=== Input for this task ===
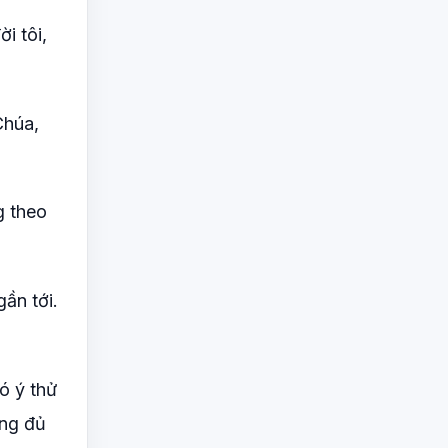
i tôi,
Chúa,
g theo
ần tới.
ó ý thử
ông đủ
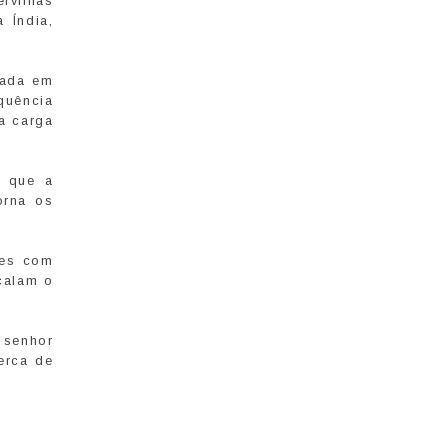
rvilhas
 Índia,
mada em
quência
ua carga
z que a
orna os
ões com
calam o
 senhor
erca de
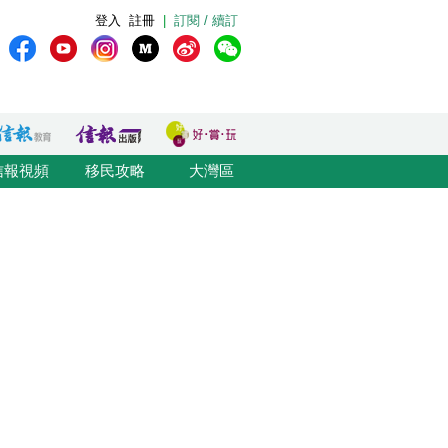
登入
註冊
|
訂閱 / 續訂
信報視頻
移民攻略
大灣區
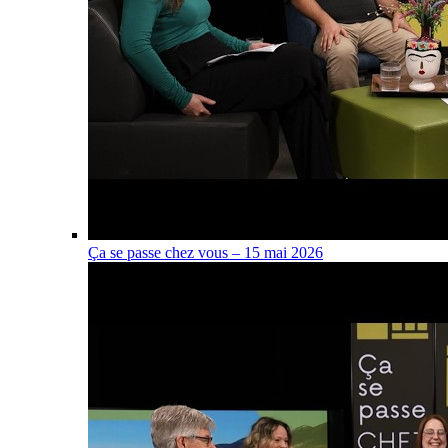
Ça se passe chez vous – 15 mai 2026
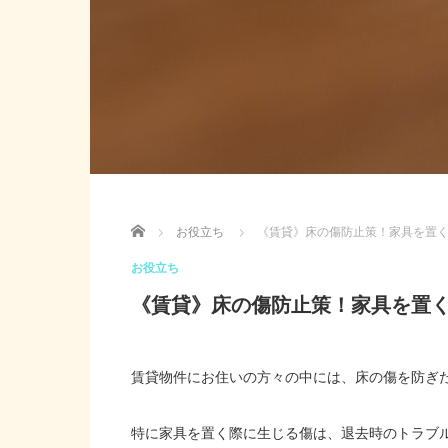
Home
お役立ち
《賃貸》床の傷防止策！家具を置
お役立ち
《賃貸》床の傷防止策！家具を置
賃貸物件にお住いの方々の中には、床の傷を防ぎ
特に家具を置く際に生じる傷は、退去時のトラブ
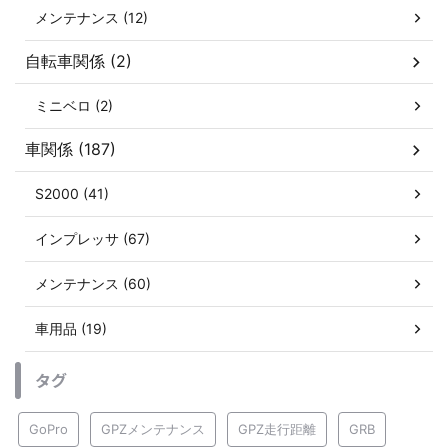
メンテナンス (12)
自転車関係 (2)
ミニベロ (2)
車関係 (187)
S2000 (41)
インプレッサ (67)
メンテナンス (60)
車用品 (19)
タグ
GoPro
GPZメンテナンス
GPZ走行距離
GRB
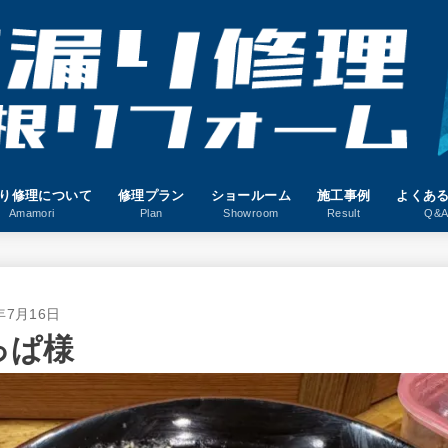
り修理について
修理プラン
ショールーム
施工事例
よくあ
Amamori
Plan
Showroom
Result
Q&
年7月16日
っぱ様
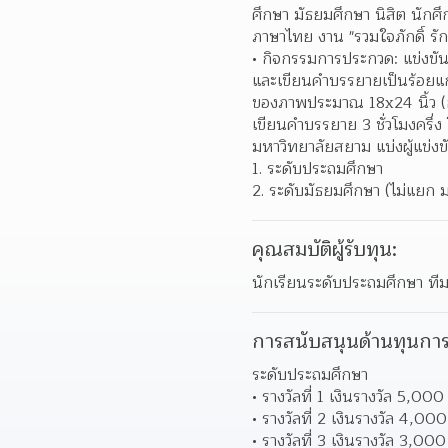
ศึกษา มัธยมศึกษา นิสิต นักศ
ภาษาไทย งาน "รวมใจภักดิ์ รักษ
กิจกรรมการประกวด: แข่งขัน
และเขียนคำบรรยายเป็นร้อยแก
ของภาพประมาณ 18x24 นิ้ว (กร
เขียนคำบรรยาย 3 ชั่วโมงครึ่
มหาวิทยาลัยสยาม แบ่งผู้แข่งขั
ระดับประถมศึกษา 
ระดับมัธยมศึกษา (ไม่แยก ม
คุณสมบัติผู้รับทุน:
นักเรียนระดับประถมศึกษา ที
การสนับสนุนด้านทุนการ
ระดับประถมศึกษา
รางวัลที่ 1 เงินรางวัล 5,0
รางวัลที่ 2 เงินรางวัล 4,00
รางวัลที่ 3 เงินรางวัล 3,00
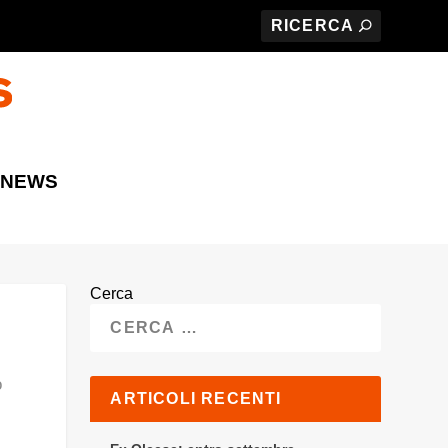
 NEWS
Cerca
o
ARTICOLI RECENTI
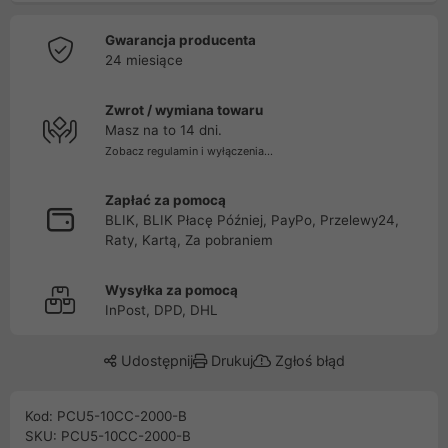
Gwarancja producenta
24 miesiące
Zwrot / wymiana towaru
Masz na to 14 dni.
Zobacz regulamin i wyłączenia...
Zapłać za pomocą
BLIK, BLIK Płacę Później, PayPo, Przelewy24,
Raty, Kartą, Za pobraniem
Wysyłka za pomocą
InPost, DPD, DHL
Udostępnij
Drukuj
Zgłoś błąd
Kod: PCU5-10CC-2000-B
SKU: PCU5-10CC-2000-B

=== Task instructions ===
Within the records, filter for lines that contain the word "รางว" and show each one.

=== Your response ===
รางวัลที่ 1 เงินรางวัล 5,0
รางวัลที่ 2 เงินรางวัล 4,00
รางวัลที่ 3 เงินรางวัล 3,00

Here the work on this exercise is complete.